- _What you have to do_
From the entries that follow, gather each line holding the word "York".

- _Dataset records_
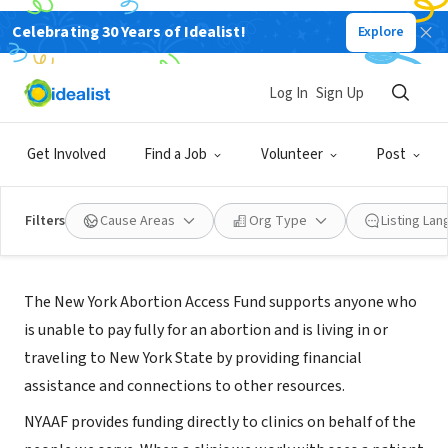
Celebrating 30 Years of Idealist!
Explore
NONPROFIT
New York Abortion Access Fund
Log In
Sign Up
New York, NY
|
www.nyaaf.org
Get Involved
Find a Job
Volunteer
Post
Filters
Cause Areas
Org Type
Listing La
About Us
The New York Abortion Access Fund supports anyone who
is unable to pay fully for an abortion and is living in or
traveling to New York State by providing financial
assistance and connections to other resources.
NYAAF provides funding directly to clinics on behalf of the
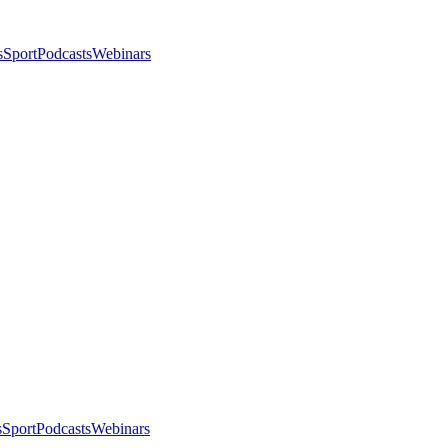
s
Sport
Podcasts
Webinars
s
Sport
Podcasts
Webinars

- _Answer area_
New York Abortion Access Fund
New York, NY
The New York Abortion Access Fund supports anyone who
traveling to New York State by providing financial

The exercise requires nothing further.